AbbVie (ABBV) is a repeat recommendation because of its attractive dividend, combined with its strong growth, observes Ben Reynolds, growth & income expert and editor of Sure Retirement.

Since AbbVie was spun off from former parent company Abbott Laboratories (ABT), it has generated excellent growth from its flagship product Humira, the world’s best-selling drug.

Humira revenue increased by 9% in the third-quarter. Other products exhibited strong growth as well, such as Imbruvica, which grew sales by 41%. Adjusted earnings-per-share of $2.14 increased 52% from the same quarter a year ago. AbbVie also lifted its guidance for 2018. The company expects 41% earnings growth for the full-year.

The major risk to AbbVie’s growth is patent loss for its major product Humira, which is facing competition in a number of countries. AbbVie has resorted to steep price cuts in Europe to fend off the competition.

In response, AbbVie has invested heavily in its product pipeline to continue generating growth. To that end, AbbVie’s R&D expenses increased 16% in 2017, to $4.8 billion. These investments should pay off, as AbbVie expects non-Humira sales to grow from about $9.6 billion in 2017, to more than $16 billion in 2020, and over $35 billion in 2025.

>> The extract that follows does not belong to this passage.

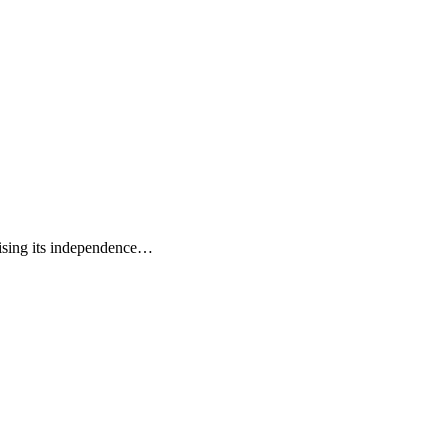
mising its independence…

We expect AbbVie to generate earnings-per-share of $7.91 in 2018, which is equal to the midpoint of management guidance. Based on this forecast, the stock currently trades for a P/E ratio of 11.5. This is below our fair value estimate of 13.0, for a fair value share price of $103.

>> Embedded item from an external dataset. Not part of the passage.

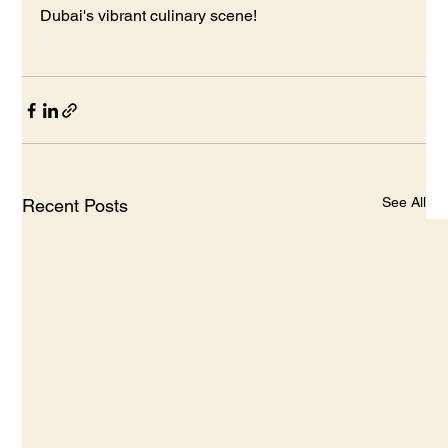
Dubai's vibrant culinary scene!
See All
Recent Posts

As a result, we view AbbVie stock as undervalued. We also expect annual earnings growth of 9.5%. The dividend yield of 4.7% will further add to shareholder returns. Overall, we expect total returns of 16.2% per year, over the next five years.

With strong growth potential, a high dividend yield, and a low stock valuation, AbbVie stock is highly attractive for value and income investors looking for high total returns.